There are some  cons, though they don't take away from the story:
  • At the beginning of the book Morris tells you about misspellings, and I don’t typically critique grammar but that gave me a sour taste from the beginning. (On a side note I didn’t pick up on any more than one truly misspelled word, and the grammar wasn’t bad at all)

  • The story starts off a little slow and lumbering. After the first big ‘action’ sequence it takes a step back. The attempt at setting the mood for a distraught Sarah and a young, naïve Pall is there but it falls just slightly short of what it was intended. (This does pick back up and the lull only lasts a chapter or so)
  • The ancillary characters, and if you’ve read my other reviews you know I’m a stickler for this, tend to speak the same way. What I mean by that is many of them, not all but the bulk, seem to have the same voice.
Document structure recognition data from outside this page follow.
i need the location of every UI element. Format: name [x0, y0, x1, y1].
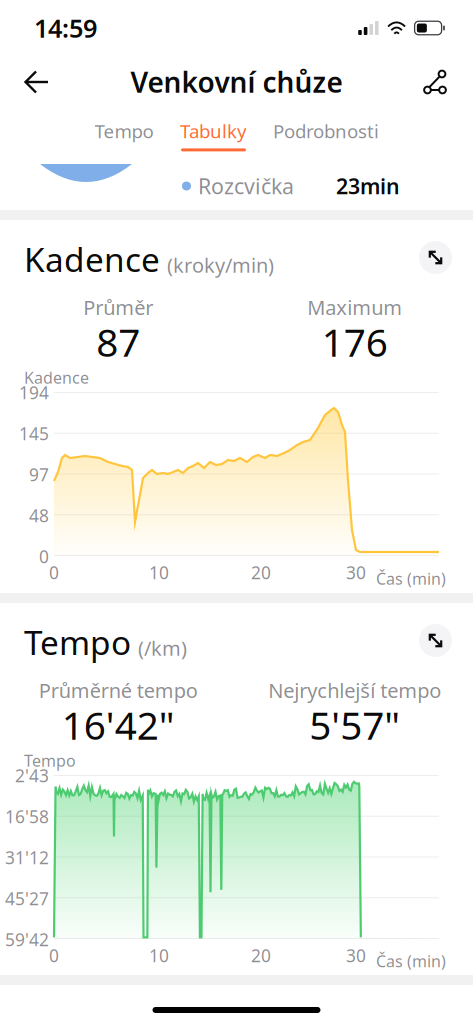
staticText: Kadence: [24, 367, 89, 388]
staticText: 16'58: [5, 805, 49, 828]
staticText: 97: [29, 463, 49, 486]
button[interactable]: Podrobnosti: [273, 118, 379, 152]
staticText: 59'42: [5, 928, 49, 951]
button[interactable]: Tabulky: [180, 118, 247, 152]
staticText: 14:59: [34, 11, 97, 45]
staticText: Tabulky: [180, 119, 247, 143]
staticText: 10: [149, 561, 169, 584]
staticText: 20: [251, 944, 271, 967]
staticText: Tempo: [24, 750, 76, 771]
staticText: Průměr: [83, 294, 153, 321]
staticText: 48: [29, 504, 49, 527]
staticText: 31'12: [5, 846, 49, 869]
staticText: 30: [346, 561, 366, 584]
staticText: Venkovní chůze: [130, 63, 342, 101]
staticText: 0: [49, 561, 59, 584]
staticText: 176: [322, 316, 388, 367]
staticText: 194: [19, 381, 49, 404]
staticText: 45'27: [5, 887, 49, 910]
staticText: Čas (min): [376, 568, 446, 589]
staticText: Tempo: [24, 620, 131, 664]
staticText: 20: [251, 561, 271, 584]
staticText: 23min: [336, 172, 400, 200]
staticText: 30: [346, 944, 366, 967]
staticText: 5'57": [309, 699, 400, 750]
staticText: Maximum: [307, 294, 402, 321]
staticText: 0: [39, 545, 49, 568]
staticText: 87: [96, 316, 140, 367]
staticText: 16'42": [62, 699, 175, 750]
button[interactable]: Tempo: [94, 118, 154, 152]
staticText: 145: [19, 422, 49, 445]
staticText: Tempo: [94, 119, 154, 143]
staticText: 2'43: [15, 764, 49, 787]
button[interactable]: Expand chart: [419, 624, 452, 657]
staticText: Průměrné tempo: [39, 677, 198, 704]
button[interactable]: Share: [412, 58, 460, 106]
staticText: Rozcvička: [198, 172, 294, 200]
button[interactable]: Back: [13, 58, 61, 106]
staticText: Podrobnosti: [273, 119, 379, 143]
staticText: Kadence: [24, 237, 160, 281]
staticText: Čas (min): [376, 950, 446, 972]
staticText: (kroky/min): [167, 252, 274, 278]
button[interactable]: Expand chart: [419, 241, 452, 274]
staticText: Nejrychlejší tempo: [268, 677, 441, 704]
staticText: 0: [49, 944, 59, 967]
staticText: (/km): [138, 635, 187, 661]
staticText: 10: [149, 944, 169, 967]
          In the end Morris’ Sarah’s Spaceship Adventure gets a little bit of a mixed review from me. On one hand you have an entirely new, creative story that impresses me and shows the author’s imagination and willingness to ‘go there’; on the other hand the way the story flows is a bit choppy and there are times when even a ----------- break In between paragraphs would give it a much needed separation between the times that characters are acting when they’re not present with one another.
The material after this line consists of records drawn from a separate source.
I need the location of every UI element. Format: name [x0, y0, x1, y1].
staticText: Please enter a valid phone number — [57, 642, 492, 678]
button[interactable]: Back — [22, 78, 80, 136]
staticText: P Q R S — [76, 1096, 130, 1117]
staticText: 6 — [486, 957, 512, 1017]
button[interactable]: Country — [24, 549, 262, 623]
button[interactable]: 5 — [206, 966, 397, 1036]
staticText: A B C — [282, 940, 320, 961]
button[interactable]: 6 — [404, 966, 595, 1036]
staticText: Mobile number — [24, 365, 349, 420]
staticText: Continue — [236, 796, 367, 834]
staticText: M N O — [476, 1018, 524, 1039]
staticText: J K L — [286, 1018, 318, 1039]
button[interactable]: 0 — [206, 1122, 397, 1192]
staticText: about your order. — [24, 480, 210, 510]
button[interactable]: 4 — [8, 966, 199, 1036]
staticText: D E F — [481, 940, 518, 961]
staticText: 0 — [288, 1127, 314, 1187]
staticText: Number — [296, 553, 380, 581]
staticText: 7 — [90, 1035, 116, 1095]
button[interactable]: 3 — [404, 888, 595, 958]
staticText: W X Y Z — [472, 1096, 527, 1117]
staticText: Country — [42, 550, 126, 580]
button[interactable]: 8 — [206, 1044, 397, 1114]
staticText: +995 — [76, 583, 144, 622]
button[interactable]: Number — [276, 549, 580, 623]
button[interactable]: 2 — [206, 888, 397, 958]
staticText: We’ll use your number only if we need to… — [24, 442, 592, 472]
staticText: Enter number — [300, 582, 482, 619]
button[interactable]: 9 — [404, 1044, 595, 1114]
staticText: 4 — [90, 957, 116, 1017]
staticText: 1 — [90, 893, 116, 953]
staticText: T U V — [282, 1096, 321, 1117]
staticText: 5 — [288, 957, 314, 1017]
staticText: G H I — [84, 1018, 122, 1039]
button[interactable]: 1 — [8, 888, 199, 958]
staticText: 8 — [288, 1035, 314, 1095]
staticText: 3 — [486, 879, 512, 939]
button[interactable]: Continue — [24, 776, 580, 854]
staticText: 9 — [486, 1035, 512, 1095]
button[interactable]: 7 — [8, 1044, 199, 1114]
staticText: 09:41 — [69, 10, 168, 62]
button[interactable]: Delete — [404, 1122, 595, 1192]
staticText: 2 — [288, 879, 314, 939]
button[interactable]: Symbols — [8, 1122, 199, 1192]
Overall I’m going to give Sarah’s Spaceship Adventure a 7/10 based on:

6/10 for readability- This shouldn’t be confused with how good the story is, this is the way the story flows alone. It does flow well, but there are several instances where the characters finish an interaction, leave each other and are doing to separate things but yet aren’t broken up so there is a difficulty in realizing who is talking until you finish the sentence and see who is speaking.

9/10 for story- Morris did a wonderful job creating something new and interesting. The world of Mackenzie’s Rock is one that holds endless possibilities and can continue into many creations for the author.

7/10 for characters- The two main characters are fantastic and truly feel like they’re their age, though the 15 year old Pall is worlds ahead from a maturity standpoint in a good way. Many of the main ancillary characters are the same way, wonderful creations that share their own voices. As I stated earlier many of the others seem to share one voice and speak too much like one another.

8/10 for span- The X-factor for this story really is the amount of distance and growth it spans throughout. The story moves millions of miles, and it feels like it. You can feel the story grow and become stronger as the characters experiences grow and they become stronger.

A big thank you to Stan Morris for reaching out to me with Sarah’s Spaceship Adventure, it’s a strong story and I enjoyed reading it. The thing I enjoy most about it is that I found an author that I’m going to be following from now on. As I stated in the last part of my review the story grew stronger and stronger, I’m sure Morris is going to be an author to read, just like Sarah’s Spaceship Adventure is a great story to read.